**PROVIDED RECORDS:**
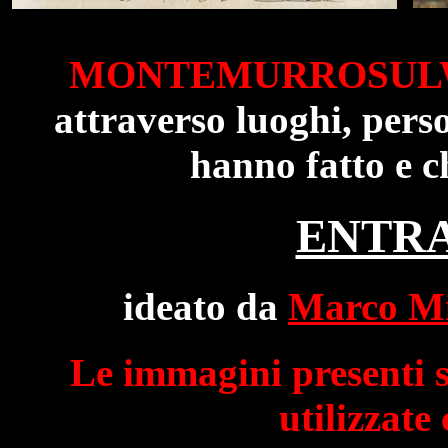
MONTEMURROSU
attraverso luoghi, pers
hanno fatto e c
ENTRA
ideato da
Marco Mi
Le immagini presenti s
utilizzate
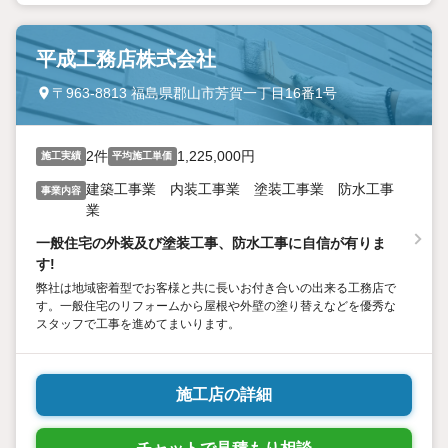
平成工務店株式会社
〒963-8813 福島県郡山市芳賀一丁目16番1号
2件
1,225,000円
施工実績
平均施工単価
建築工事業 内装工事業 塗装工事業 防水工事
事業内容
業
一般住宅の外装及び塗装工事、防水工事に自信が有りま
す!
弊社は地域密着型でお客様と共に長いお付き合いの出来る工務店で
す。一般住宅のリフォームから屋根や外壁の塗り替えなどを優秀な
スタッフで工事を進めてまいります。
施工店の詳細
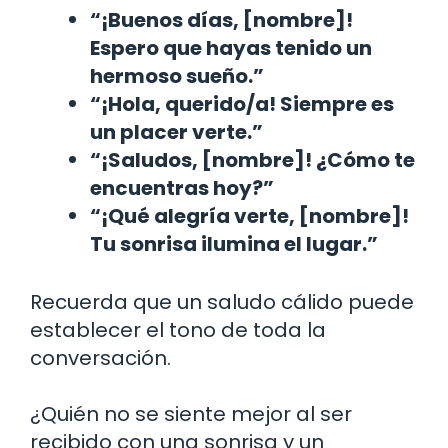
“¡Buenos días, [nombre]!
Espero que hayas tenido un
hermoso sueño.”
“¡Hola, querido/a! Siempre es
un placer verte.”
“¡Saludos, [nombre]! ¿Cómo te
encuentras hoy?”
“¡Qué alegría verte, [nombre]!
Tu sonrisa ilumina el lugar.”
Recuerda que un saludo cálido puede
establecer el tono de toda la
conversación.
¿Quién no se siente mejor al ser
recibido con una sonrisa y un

**TASK ITEM:**
The lines to set down run from the line with "スタッフで工事を進めてまいります。" up to and including the line with "conversación." in the entries above. Reproduce them exactly, with no pictures.

**EXERCISE OUTPUT:**
スタッフで工事を進めてまいります。
施工店の詳細
“¡Buenos días, [nombre]!
Espero que hayas tenido un
hermoso sueño.”
“¡Hola, querido/a! Siempre es
un placer verte.”
“¡Saludos, [nombre]! ¿Cómo te
encuentras hoy?”
“¡Qué alegría verte, [nombre]!
Tu sonrisa ilumina el lugar.”
Recuerda que un saludo cálido puede
establecer el tono de toda la
conversación.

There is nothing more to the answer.